Today I joined a webinar by Mingyur Rinpoche and Dr. Richard Davidson on Meditation and the Science of Human Flourishing. Aside from many mindfulness elements that will benefit my personal practice, the insights also sparked some connections for the work in organizational transformation.

In the role of enterprise agile coach supporting colleagues on their agile transformation journey, I’ve observed some phenomena that one could possibly use insights from various disciplines to guide decision making. The role I have is more a systemic organizational coach rather than a typical agile coach in software development, that’s why there are multi-disciplinary and multi-dimensional topics I’d consider.

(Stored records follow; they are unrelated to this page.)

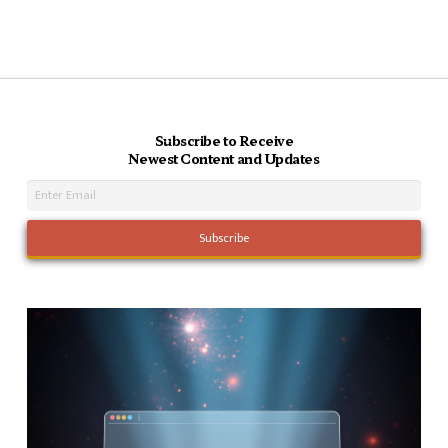
Subscribe to Receive
Newest Content and Updates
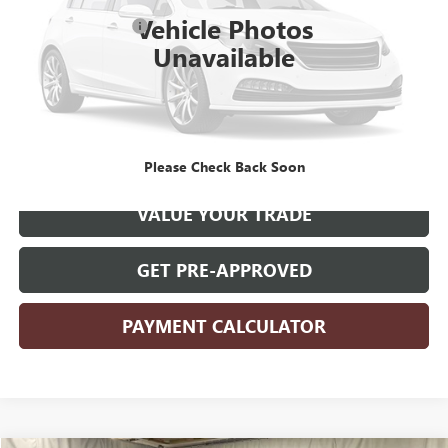
Retail Price
$27,900
Vehicle Photos
Documentation Fee
+$180
Unavailable
Internet Price
$28,080
CLICK TO CALL
START YOUR DEAL
Please Check Back Soon
VALUE YOUR TRADE
GET PRE-APPROVED
PAYMENT CALCULATOR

One topic is about certainty, transparency and our human response to pain caused by fear. During this webinar, Dr. Davidson shared this finding of pain response of long-term meditators vs. control groups. I’ve noted this experiment in my previous blog here. In short, people respond to uncertainty, potential threat (perhaps caused by rumors or guesses) as if they were experiencing that situation, long before it actually happens. Their pain response activates as soon as they sense a first signal. The long-term meditators responded very differently (see the following graph)

Linking that to a transformation context, especially when we’re experiencing a VUCA world, there are a lot of uncertainties in a complex situation. And when the organization is large in size, there can be a lot of small pockets of vacuum. This is where this neuroscience finding could give some insights. If we know that people are already suffering as if they are experiencing the actual pain. Perhaps the best way is to go back to the very principles that agile practices always emphasize, transparency. Giving the sense of openness, showing what we know, what we don’t know. By having that transparency, and possibly invite input we can create a ground level trust in the organization and create a sense of participation.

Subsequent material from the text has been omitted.